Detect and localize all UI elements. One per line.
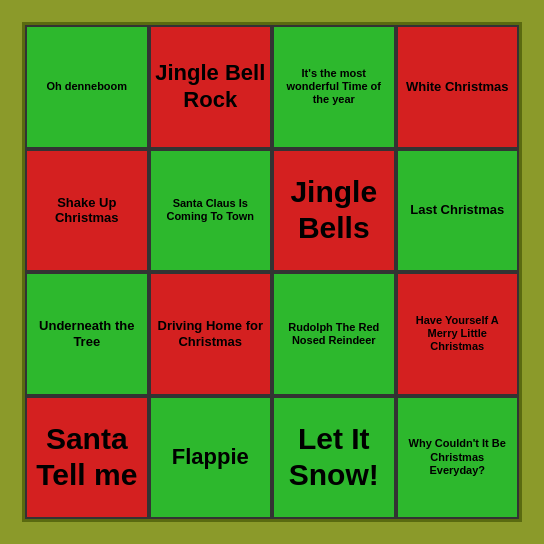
cell-r1c1[interactable]: Santa Claus Is Coming To Town [149,149,273,273]
cell-r3c1[interactable]: Flappie [149,396,273,520]
cell-r3c3[interactable]: Why Couldn't It Be Christmas Everyday? [396,396,520,520]
cell-r1c3[interactable]: Last Christmas [396,149,520,273]
cell-r3c2[interactable]: Let It Snow! [272,396,396,520]
cell-r0c0[interactable]: Oh denneboom [25,25,149,149]
cell-r2c0[interactable]: Underneath the Tree [25,272,149,396]
bingo-board: Oh denneboomJingle Bell RockIt's the mos… [22,22,522,522]
cell-r0c3[interactable]: White Christmas [396,25,520,149]
cell-r2c1[interactable]: Driving Home for Christmas [149,272,273,396]
cell-r1c0[interactable]: Shake Up Christmas [25,149,149,273]
cell-r2c2[interactable]: Rudolph The Red Nosed Reindeer [272,272,396,396]
cell-r0c2[interactable]: It's the most wonderful Time of the year [272,25,396,149]
cell-r2c3[interactable]: Have Yourself A Merry Little Christmas [396,272,520,396]
cell-r0c1[interactable]: Jingle Bell Rock [149,25,273,149]
cell-r3c0[interactable]: Santa Tell me [25,396,149,520]
cell-r1c2[interactable]: Jingle Bells [272,149,396,273]
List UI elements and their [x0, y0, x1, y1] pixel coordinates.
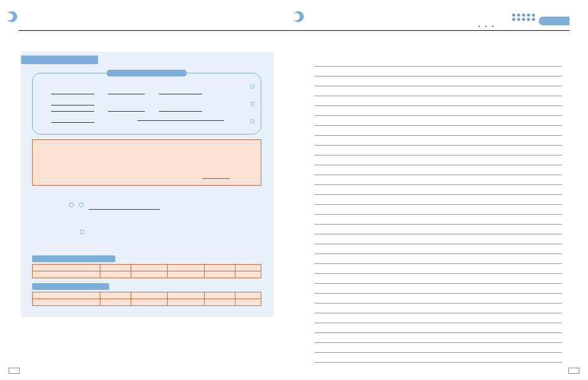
writing-line[interactable]	[314, 225, 562, 234]
writing-line[interactable]	[314, 86, 562, 96]
writing-line[interactable]	[314, 333, 562, 343]
table-row	[33, 265, 261, 271]
corner-tab	[539, 17, 570, 25]
fill-blank[interactable]	[159, 89, 202, 94]
bullet-icon	[80, 229, 84, 234]
data-table	[32, 264, 261, 278]
writing-line[interactable]	[314, 323, 562, 333]
writing-line[interactable]	[314, 343, 562, 353]
highlight-box	[32, 139, 261, 186]
dots-decoration	[478, 19, 499, 30]
writing-line[interactable]	[314, 106, 562, 116]
box-title-bar	[107, 70, 187, 76]
fill-blank[interactable]	[89, 209, 160, 210]
data-table	[32, 292, 261, 306]
writing-line[interactable]	[314, 67, 562, 76]
writing-line[interactable]	[314, 215, 562, 225]
fill-blank[interactable]	[51, 89, 94, 94]
half-moon-icon	[6, 11, 17, 22]
bullet-icon	[69, 202, 74, 207]
dot-cluster-icon	[512, 14, 536, 21]
writing-line[interactable]	[314, 185, 562, 195]
writing-line[interactable]	[314, 165, 562, 175]
writing-line[interactable]	[314, 116, 562, 126]
writing-line[interactable]	[314, 126, 562, 136]
bullet-pair	[69, 199, 86, 210]
writing-line[interactable]	[314, 175, 562, 185]
writing-line[interactable]	[314, 96, 562, 106]
writing-line[interactable]	[314, 353, 562, 363]
fill-blank[interactable]	[108, 107, 145, 112]
writing-line[interactable]	[314, 313, 562, 323]
fill-blank[interactable]	[51, 107, 94, 112]
writing-line[interactable]	[314, 284, 562, 294]
fill-blank[interactable]	[137, 120, 224, 121]
writing-line[interactable]	[314, 234, 562, 244]
table-row	[33, 299, 261, 306]
writing-line[interactable]	[314, 304, 562, 313]
writing-line[interactable]	[314, 274, 562, 284]
writing-line[interactable]	[314, 294, 562, 304]
section-title-bar	[21, 56, 98, 64]
writing-line[interactable]	[314, 264, 562, 274]
table-row	[33, 292, 261, 299]
fill-blank[interactable]	[108, 89, 145, 94]
subsection-title-bar	[32, 255, 115, 262]
writing-line[interactable]	[314, 254, 562, 264]
left-content-panel	[21, 52, 274, 317]
fill-blank[interactable]	[51, 118, 94, 123]
page-number-box	[568, 368, 579, 374]
bullet-icon	[250, 119, 255, 123]
writing-line[interactable]	[314, 155, 562, 165]
writing-line[interactable]	[314, 195, 562, 205]
lined-writing-area[interactable]	[314, 57, 562, 363]
writing-line[interactable]	[314, 244, 562, 254]
writing-line[interactable]	[314, 76, 562, 86]
page-number-box	[9, 368, 20, 374]
writing-line[interactable]	[314, 136, 562, 146]
bullet-icon	[250, 102, 255, 106]
half-moon-icon	[293, 11, 304, 22]
fill-line-row	[51, 103, 242, 125]
bullet-icon	[79, 202, 84, 207]
writing-line[interactable]	[314, 146, 562, 155]
subsection-title-bar	[32, 283, 109, 290]
rounded-info-box	[32, 73, 261, 134]
writing-line[interactable]	[314, 57, 562, 67]
bullet-icon	[250, 85, 255, 89]
writing-line[interactable]	[314, 205, 562, 215]
red-underline	[202, 178, 230, 179]
table-row	[33, 271, 261, 278]
fill-blank[interactable]	[159, 107, 202, 112]
page-header	[18, 0, 570, 31]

-=-=-

PROBLEM — Print the whole listing again exactly, please. No pictures.

SOLUTION TO THIS TASK —
Detect and localize all UI elements. One per line.
cell-r1c1[interactable]: Santa Claus Is Coming To Town [149,149,273,273]
cell-r3c1[interactable]: Flappie [149,396,273,520]
cell-r3c3[interactable]: Why Couldn't It Be Christmas Everyday? [396,396,520,520]
cell-r1c3[interactable]: Last Christmas [396,149,520,273]
cell-r3c2[interactable]: Let It Snow! [272,396,396,520]
cell-r0c0[interactable]: Oh denneboom [25,25,149,149]
cell-r2c0[interactable]: Underneath the Tree [25,272,149,396]
bingo-board: Oh denneboomJingle Bell RockIt's the mos… [22,22,522,522]
cell-r0c3[interactable]: White Christmas [396,25,520,149]
cell-r2c1[interactable]: Driving Home for Christmas [149,272,273,396]
cell-r1c0[interactable]: Shake Up Christmas [25,149,149,273]
cell-r2c2[interactable]: Rudolph The Red Nosed Reindeer [272,272,396,396]
cell-r0c2[interactable]: It's the most wonderful Time of the year [272,25,396,149]
cell-r2c3[interactable]: Have Yourself A Merry Little Christmas [396,272,520,396]
cell-r0c1[interactable]: Jingle Bell Rock [149,25,273,149]
cell-r3c0[interactable]: Santa Tell me [25,396,149,520]
cell-r1c2[interactable]: Jingle Bells [272,149,396,273]
List UI elements and their [x0, y0, x1, y1] pixel coordinates.
writing-line[interactable]	[314, 225, 562, 234]
writing-line[interactable]	[314, 86, 562, 96]
writing-line[interactable]	[314, 333, 562, 343]
table-row	[33, 265, 261, 271]
corner-tab	[539, 17, 570, 25]
fill-blank[interactable]	[159, 89, 202, 94]
bullet-icon	[80, 229, 84, 234]
data-table	[32, 264, 261, 278]
writing-line[interactable]	[314, 323, 562, 333]
writing-line[interactable]	[314, 343, 562, 353]
highlight-box	[32, 139, 261, 186]
dots-decoration	[478, 19, 499, 30]
writing-line[interactable]	[314, 106, 562, 116]
box-title-bar	[107, 70, 187, 76]
fill-blank[interactable]	[89, 209, 160, 210]
data-table	[32, 292, 261, 306]
writing-line[interactable]	[314, 67, 562, 76]
writing-line[interactable]	[314, 215, 562, 225]
fill-blank[interactable]	[51, 89, 94, 94]
half-moon-icon	[6, 11, 17, 22]
bullet-icon	[69, 202, 74, 207]
dot-cluster-icon	[512, 14, 536, 21]
writing-line[interactable]	[314, 185, 562, 195]
writing-line[interactable]	[314, 165, 562, 175]
writing-line[interactable]	[314, 116, 562, 126]
writing-line[interactable]	[314, 126, 562, 136]
bullet-pair	[69, 199, 86, 210]
writing-line[interactable]	[314, 175, 562, 185]
writing-line[interactable]	[314, 96, 562, 106]
writing-line[interactable]	[314, 353, 562, 363]
fill-blank[interactable]	[108, 107, 145, 112]
writing-line[interactable]	[314, 313, 562, 323]
fill-blank[interactable]	[51, 107, 94, 112]
writing-line[interactable]	[314, 284, 562, 294]
fill-blank[interactable]	[137, 120, 224, 121]
writing-line[interactable]	[314, 234, 562, 244]
table-row	[33, 299, 261, 306]
writing-line[interactable]	[314, 304, 562, 313]
writing-line[interactable]	[314, 274, 562, 284]
writing-line[interactable]	[314, 294, 562, 304]
section-title-bar	[21, 56, 98, 64]
writing-line[interactable]	[314, 264, 562, 274]
table-row	[33, 292, 261, 299]
fill-blank[interactable]	[108, 89, 145, 94]
subsection-title-bar	[32, 255, 115, 262]
writing-line[interactable]	[314, 254, 562, 264]
left-content-panel	[21, 52, 274, 317]
fill-blank[interactable]	[51, 118, 94, 123]
page-number-box	[568, 368, 579, 374]
bullet-icon	[250, 119, 255, 123]
writing-line[interactable]	[314, 155, 562, 165]
writing-line[interactable]	[314, 195, 562, 205]
lined-writing-area[interactable]	[314, 57, 562, 363]
writing-line[interactable]	[314, 244, 562, 254]
writing-line[interactable]	[314, 76, 562, 86]
page-number-box	[9, 368, 20, 374]
writing-line[interactable]	[314, 136, 562, 146]
bullet-icon	[250, 102, 255, 106]
half-moon-icon	[293, 11, 304, 22]
fill-line-row	[51, 103, 242, 125]
bullet-icon	[79, 202, 84, 207]
writing-line[interactable]	[314, 146, 562, 155]
subsection-title-bar	[32, 283, 109, 290]
rounded-info-box	[32, 73, 261, 134]
writing-line[interactable]	[314, 57, 562, 67]
bullet-icon	[250, 85, 255, 89]
writing-line[interactable]	[314, 205, 562, 215]
red-underline	[202, 178, 230, 179]
table-row	[33, 271, 261, 278]
fill-blank[interactable]	[159, 107, 202, 112]
page-header	[18, 0, 570, 31]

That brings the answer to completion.